Sony Interactive Entertainment Patent Dives Into Providing a “DLSS”-Like Solution for Better Picture Quality

sony dlss

It would appear that Sony gaming division may be looking into some image and performance improvement solutions along the lines of Nvidia’s DLSS and AMD Fidelity FXSR, as their latest patent explores methods to improve image quality, and filling in missing data via a combination of machine learning and computer-based implementation.

Filed this past April, with it going public at the end of last month, the latest in patent from Sony Interactive Entertainment details a potential solution to offering users better image quality.

Digital images can contain regions of missing or corrupted image data. Missing or corrupted regions are referred to in the art as “holes”. Holes are normally undesirable, and methods of inferring what information is missing or corrupted are employed to fill the holes. Filling holes in images is also referred to as image completion or inpainting.

A variety of processes exist for filling holes in images. Machine learning inference techniques, which rely on trained processes, can fill holes in images with high-quality results. However, machine learning techniques are performance intensive, requiring powerful computer hardware and a large amount of time.

Holes in images arise in image-based rendering systems. For example, where there are two or more images representing perspectives of the same environment, there may be no image data corresponding to an intermediate perspective that a user would like to see. Alternatively, there may be some image data missing from one of the perspectives. Machine learning processes may be used to infer the intermediate perspective and to infer the missing image data. Executing machine learning processes to obtain missing data is computationally costly and time consuming.

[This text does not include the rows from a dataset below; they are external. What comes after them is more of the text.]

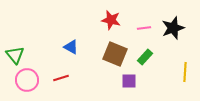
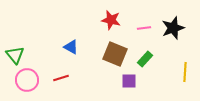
green rectangle: moved 2 px down
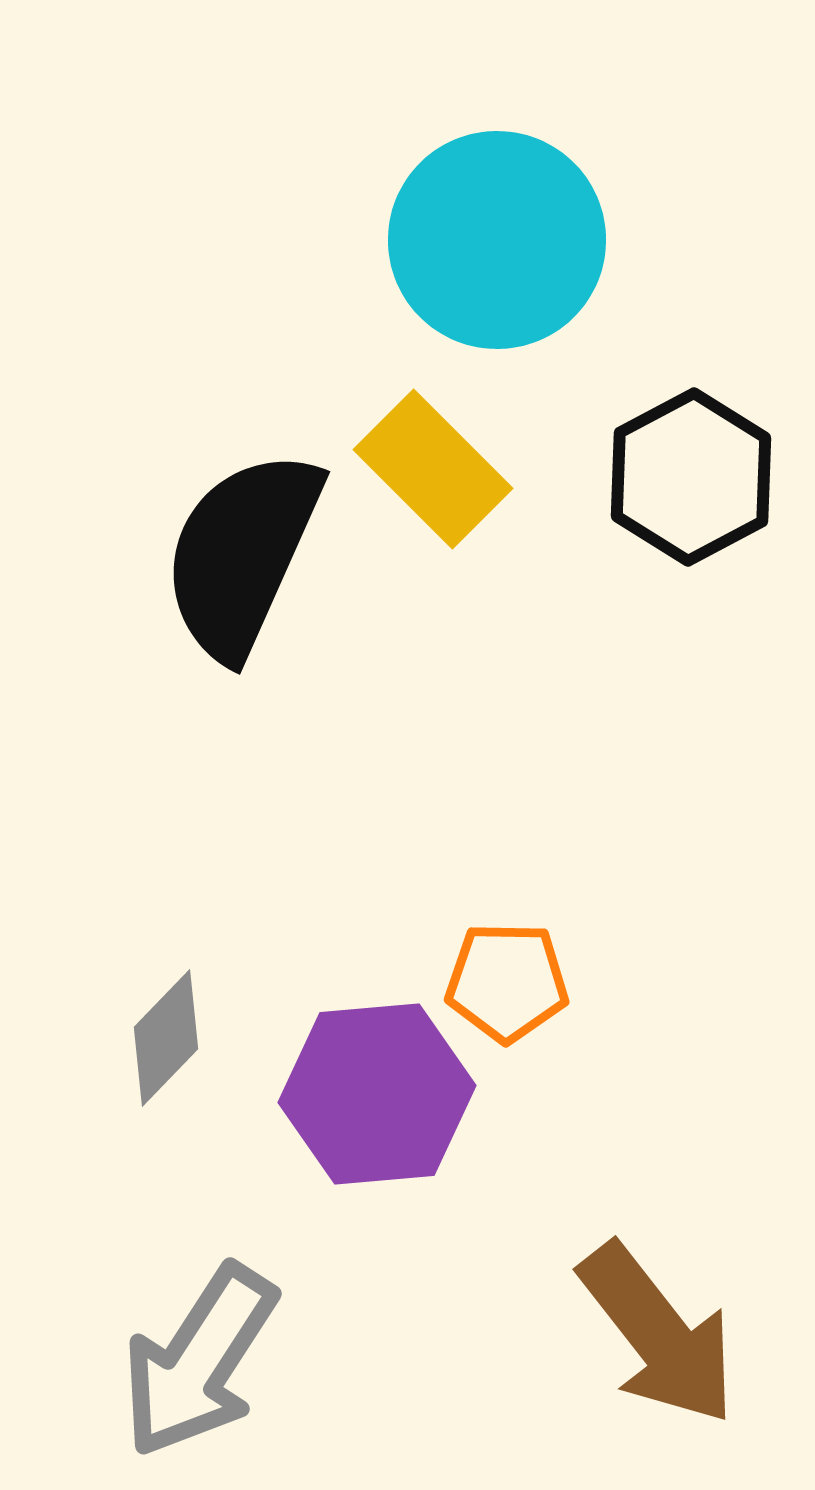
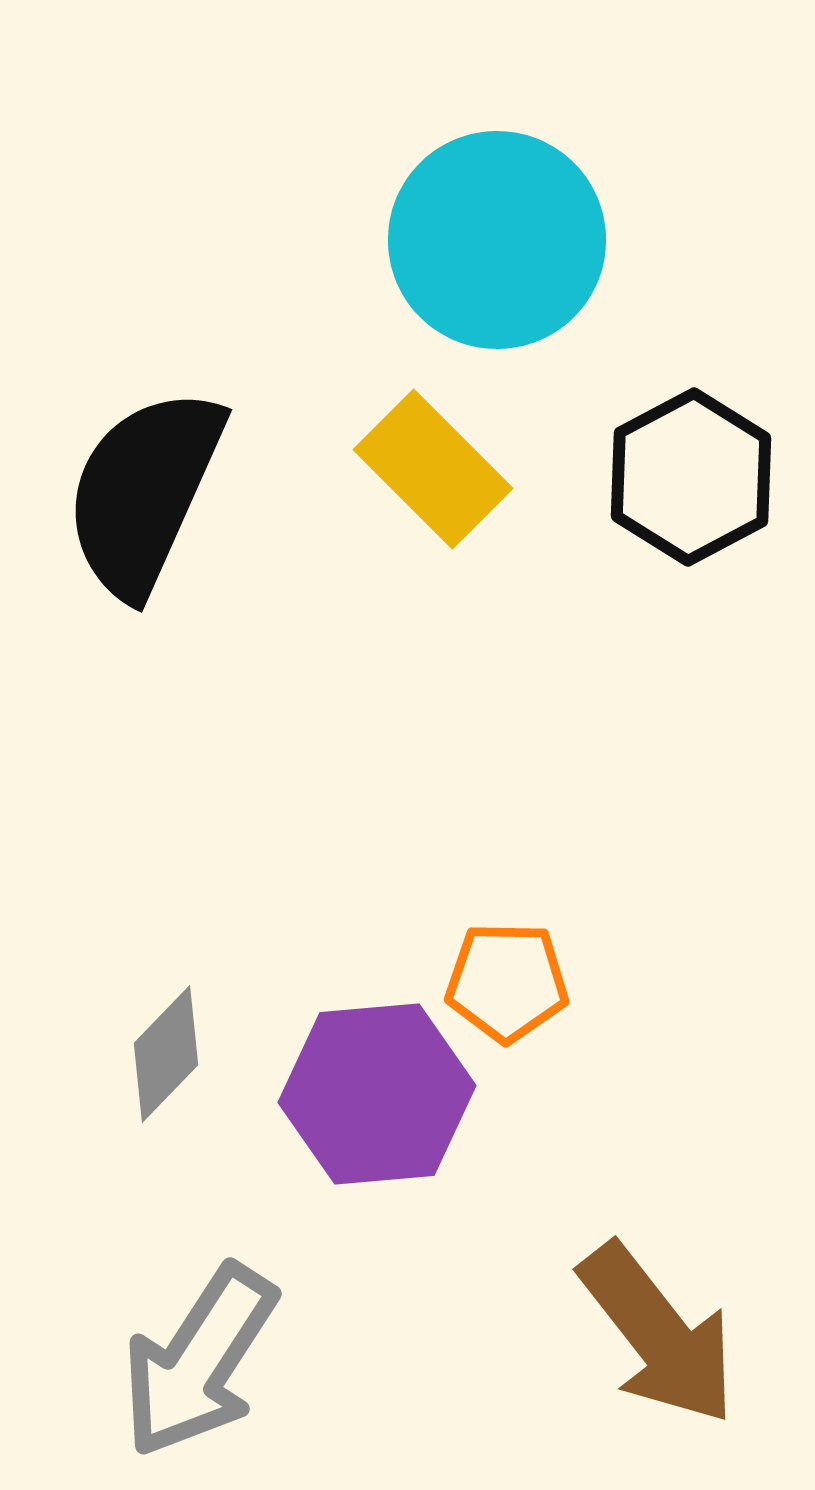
black semicircle: moved 98 px left, 62 px up
gray diamond: moved 16 px down
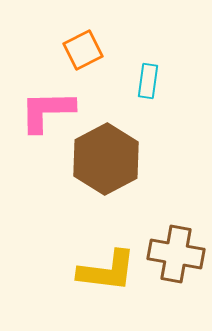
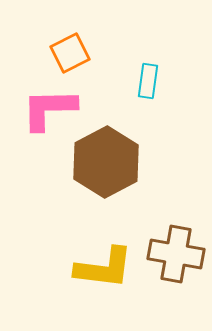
orange square: moved 13 px left, 3 px down
pink L-shape: moved 2 px right, 2 px up
brown hexagon: moved 3 px down
yellow L-shape: moved 3 px left, 3 px up
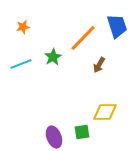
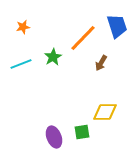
brown arrow: moved 2 px right, 2 px up
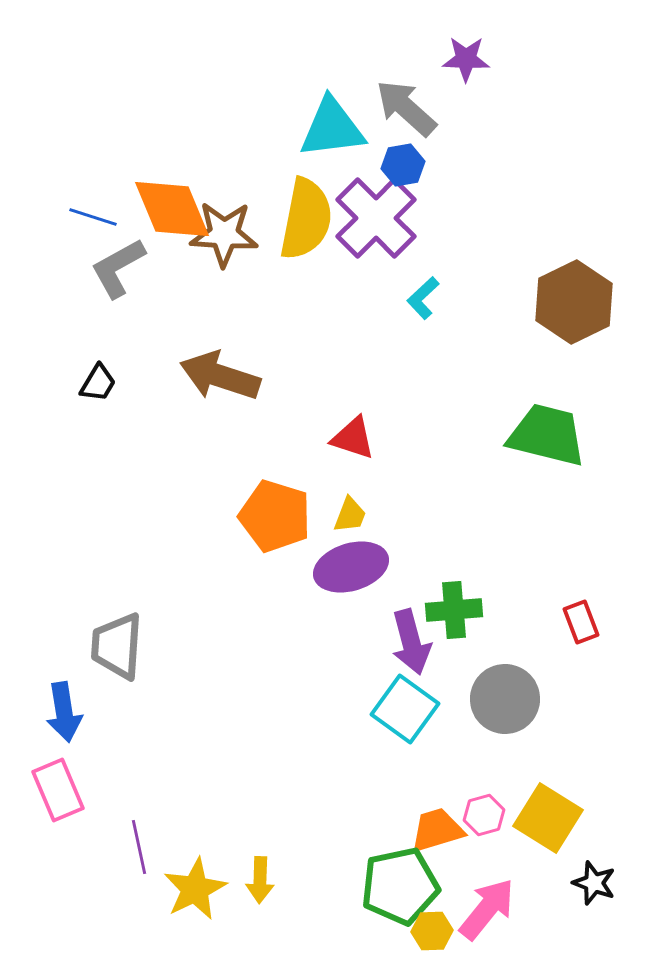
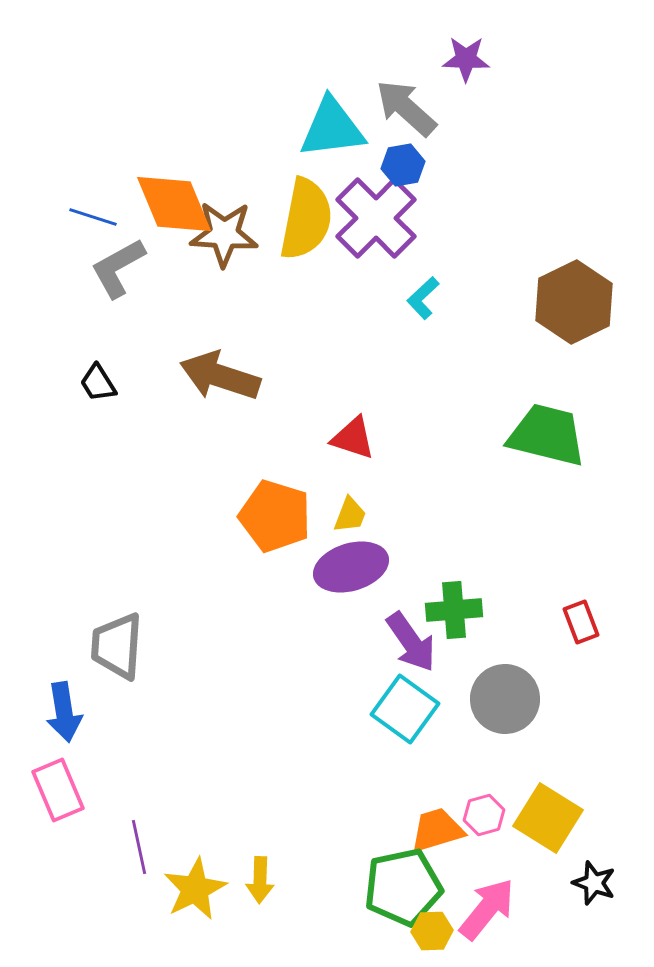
orange diamond: moved 2 px right, 5 px up
black trapezoid: rotated 117 degrees clockwise
purple arrow: rotated 20 degrees counterclockwise
green pentagon: moved 3 px right, 1 px down
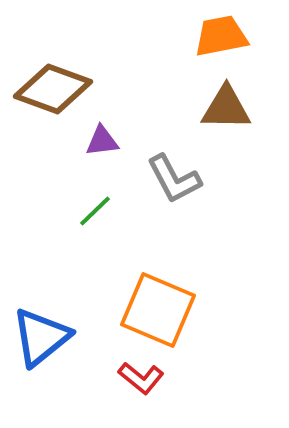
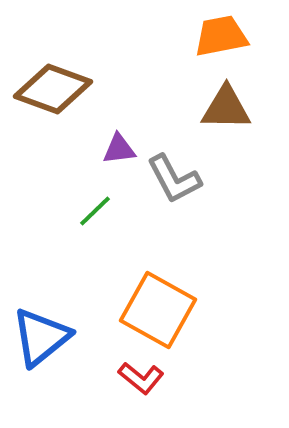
purple triangle: moved 17 px right, 8 px down
orange square: rotated 6 degrees clockwise
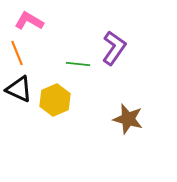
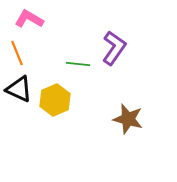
pink L-shape: moved 2 px up
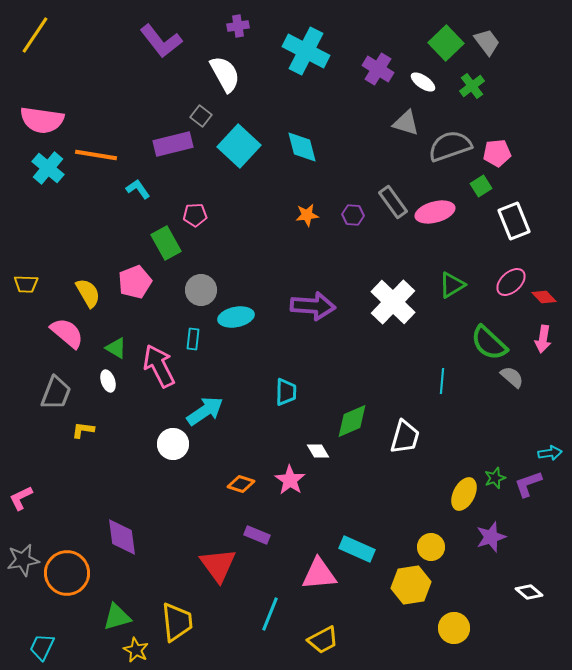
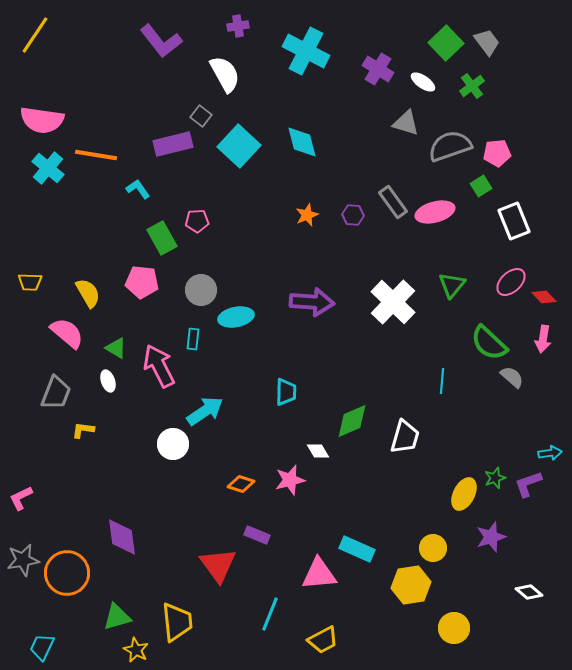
cyan diamond at (302, 147): moved 5 px up
pink pentagon at (195, 215): moved 2 px right, 6 px down
orange star at (307, 215): rotated 15 degrees counterclockwise
green rectangle at (166, 243): moved 4 px left, 5 px up
pink pentagon at (135, 282): moved 7 px right; rotated 28 degrees clockwise
yellow trapezoid at (26, 284): moved 4 px right, 2 px up
green triangle at (452, 285): rotated 20 degrees counterclockwise
purple arrow at (313, 306): moved 1 px left, 4 px up
pink star at (290, 480): rotated 24 degrees clockwise
yellow circle at (431, 547): moved 2 px right, 1 px down
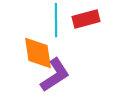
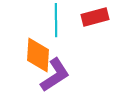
red rectangle: moved 9 px right, 2 px up
orange diamond: moved 2 px down; rotated 12 degrees clockwise
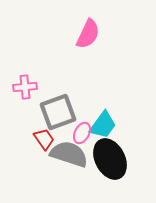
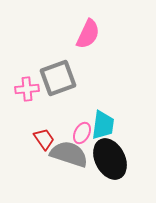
pink cross: moved 2 px right, 2 px down
gray square: moved 34 px up
cyan trapezoid: rotated 28 degrees counterclockwise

An example of an image-based rendering system is a virtual reality device displaying a virtual reality environment. A user wearing a virtual reality headset is presented, by two monitors in the headset, with a representation of a three-dimensional scene. As the user moves their head, a new scene is generated and displayed according to the new position and orientation of the headset. In this way, a user can look around an object in the scene. Areas of the initial scene which become visible in the new scene due to the movement are described as being previously “occluded”. The displayed scenes may be generated by computer hardware in a personal computer or console connected to the headset, or by a cloud-based rendering service remote from the headset. A rate at which image data is supplied to the headset is limited by bandwidth of the connection between the headset and the computer, console, or the cloud-based rendering system. Consequently, sometimes, not all the data required at a given time to entirely construct and display a scene is available due to bandwidth limitations or interruptions. Holes in the image data making up the scene are an undesired result and have a significant negative impact on the immersion experienced by the user.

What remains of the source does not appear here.